As to Brown's bystander liability, the Officer Defendants assert that Plaintiffs have pleaded themselves out of court by alleging that Brown perpetrated the wrongful acts. (Doc. 24 at 11-12.) They insist that Brown cannot be liable for perpetrating wrongful acts and also liable for failing to stop himself. Without reaching Plaintiffs' assertion that they may plead alternative theories of liability, the court notes that the complaint alleges other incidents not perpetrated by Brown for which he may plausibly be liable as a bystander, such as wrongfully allowing the K9 units to search Jackson and his home and car, and wrongfully allowing "City police officers" to disassemble Haynes' car, including allowing Stanhope to jump up and down on the back seats of the car. Therefore, Brown's motion to dismiss the bystander claim against him will be denied at this time.

G. Section 1983 Supervisory Liability

Yount contends that Plaintiffs have not alleged a sufficient "affirmative causal link" between his inaction and harm to the Plaintiffs to allow a supervisory claim under § 1983. (Doc. 24 at 13-14.) Plaintiffs respond that Yount "was aware of the constitutional violations of his subordinates [and] . . . was present when his subordinates engaged in them, yet did nothing to prevent or aid in preventing them," and that by doing so, he "tacitly approved" the actions. (Doc. 28 at 16.)

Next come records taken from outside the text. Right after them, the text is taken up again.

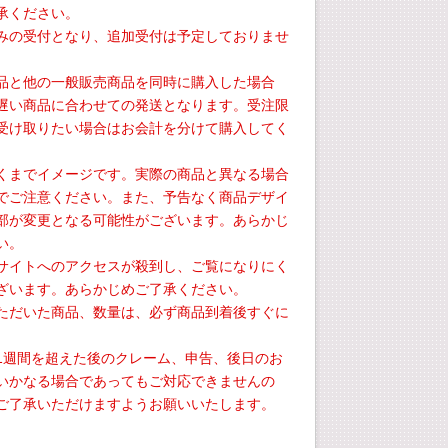
承ください。
みの受付となり、追加受付は予定しておりませ
品と他の一般販売商品を同時に購入した場合
遅い商品に合わせての発送となります。受注限
受け取りたい場合はお会計を分けて購入してく
くまでイメージです。実際の商品と異なる場合
でご注意ください。また、予告なく商品デザイ
部が変更となる可能性がございます。あらかじ
い。
サイトへのアクセスが殺到し、ご覧になりにく
ざいます。あらかじめご了承ください。
ただいた商品、数量は、必ず商品到着後すぐに
。
1週間を超えた後のクレーム、申告、後日のお
いかなる場合であってもご対応できませんの
ご了承いただけますようお願いいたします。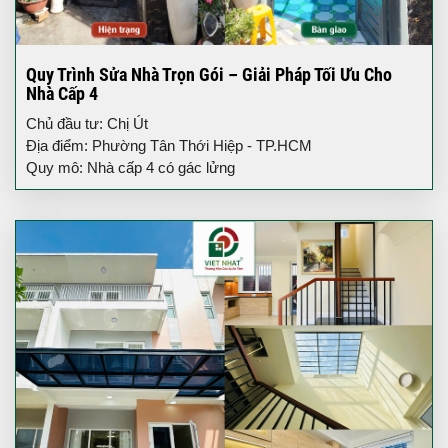
Quy Trình Sửa Nhà Trọn Gói – Giải Pháp Tối Ưu Cho
Nhà Cấp 4
Chủ đầu tư: Chị Út
Địa điểm: Phường Tân Thới Hiệp - TP.HCM
Quy mô: Nhà cấp 4 có gác lửng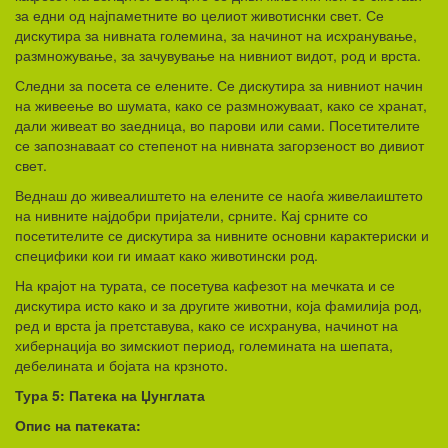
за едни од најпаметните во целиот животиснки свет. Се
дискутира за нивната големина, за начинот на исхранување,
размножување, за зачувување на нивниот видот, род и врста.
Следни за посета се елените. Се дискутира за нивниот начин
на живеење во шумата, како се размножуваат, како се хранат,
дали живеат во заедница, во парови или сами. Посетителите
се запознаваат со степенот на нивната загорзеност во дивиот
свет.
Веднаш до живеалиштето на елените се наоѓа живелаиштето
на нивните најдобри пријатели, срните. Кај срните со
посетителите се дискутира за нивните основни карактериски и
специфики кои ги имаат како животински род.
На крајот на турата, се посетува кафезот на мечката и се
дискутира исто како и за другите животни, која фамилија род,
ред и врста ја претставува, како се исхранува, начинот на
хибернација во зимскиот период, големината на шепата,
дебелината и бојата на крзното.
Тура 5: Патека на Џунглата
Опис на патеката: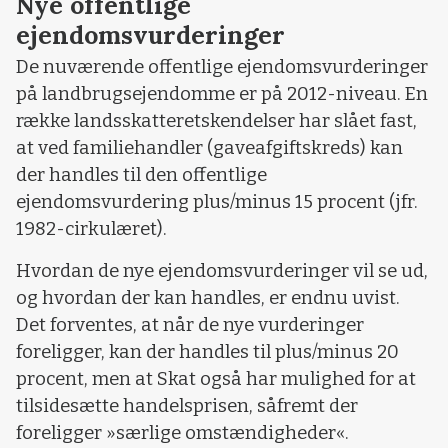
Nye offentlige
ejendomsvurderinger
De nuværende offentlige ejendomsvurderinger
på landbrugsejendomme er på 2012-niveau. En
række landsskatteretskendelser har slået fast,
at ved familiehandler (gaveafgiftskreds) kan
der handles til den offentlige
ejendomsvurdering plus/minus 15 procent (jfr.
1982-cirkulæret).
Hvordan de nye ejendomsvurderinger vil se ud,
og hvordan der kan handles, er endnu uvist.
Det forventes, at når de nye vurderinger
foreligger, kan der handles til plus/minus 20
procent, men at Skat også har mulighed for at
tilsidesætte handelsprisen, såfremt der
foreligger »særlige omstændigheder«.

Plaintiffs' own description of Yount's actions (or inaction) does not align with a claim of supervisory liability; it aligns with a claim of bystander liability, which is already alleged against Yount. As the Fourth Circuit has explained, "bystander and supervisory liability are each premised on omissions, but there are significant differences between them," and so the "analysis of them is separate and distinct." Randall, 302 F.3d at 203.

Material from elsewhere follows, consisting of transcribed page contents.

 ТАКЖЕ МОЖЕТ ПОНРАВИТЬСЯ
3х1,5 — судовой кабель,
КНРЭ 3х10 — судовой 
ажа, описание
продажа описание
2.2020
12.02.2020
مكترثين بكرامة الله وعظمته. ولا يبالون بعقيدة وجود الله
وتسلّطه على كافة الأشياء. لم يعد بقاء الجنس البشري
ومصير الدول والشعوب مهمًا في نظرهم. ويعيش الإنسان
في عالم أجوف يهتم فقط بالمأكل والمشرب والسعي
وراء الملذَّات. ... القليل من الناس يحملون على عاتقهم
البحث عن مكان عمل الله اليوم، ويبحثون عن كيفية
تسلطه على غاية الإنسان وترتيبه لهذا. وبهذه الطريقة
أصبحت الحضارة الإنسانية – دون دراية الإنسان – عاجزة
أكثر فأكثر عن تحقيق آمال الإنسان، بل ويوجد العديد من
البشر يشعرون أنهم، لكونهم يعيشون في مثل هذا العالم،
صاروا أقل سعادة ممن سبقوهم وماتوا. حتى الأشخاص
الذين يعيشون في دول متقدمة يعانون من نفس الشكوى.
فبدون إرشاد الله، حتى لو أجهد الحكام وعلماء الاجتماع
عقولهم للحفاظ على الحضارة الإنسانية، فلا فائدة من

Supervisory liability "arises from the obligation of a supervisory law officer to [ensure] that his subordinates act within the law." Id. There are three necessary elements to a § 1983 supervisory claim:

(1) . . . the supervisor had actual or constructive knowledge that his subordinate was engaged in conduct that posed a pervasive and unreasonable risk of constitutional injury to citizens like the plaintiff; (2) . . . the supervisor's response to that knowledge was so inadequate as to show deliberate indifference to or tacit authorization of the alleged offensive practices; and (3) . . . there was an affirmative causal link between the supervisor's inaction and the particular constitutional injury suffered by the plaintiff.
Shaw v. Stroud, 13 F.3d 791, 799 (4th Cir. 1994) (citations and internal quotation marks omitted). On the first prong, the subordinates' conduct "must be 'pervasive,' meaning that the 'conduct is widespread, or at least has been used on several different occasions.'" Randall, 302 F.3d at 206 (quoting Shaw, 13 F.3d at 799). Regarding the second prong, the plaintiff ordinarily must plead more than "a single incident or isolated incidents" to sufficiently allege deliberate indifference. Id. (quoting Slakan v. Porter, 737 F.2d 368, 373 (4th Cir. 1984)). Deliberate indifference in this context means "continued inaction in the face of documented widespread abuses." Id. (quoting Slakan, 737 F.2d at 373).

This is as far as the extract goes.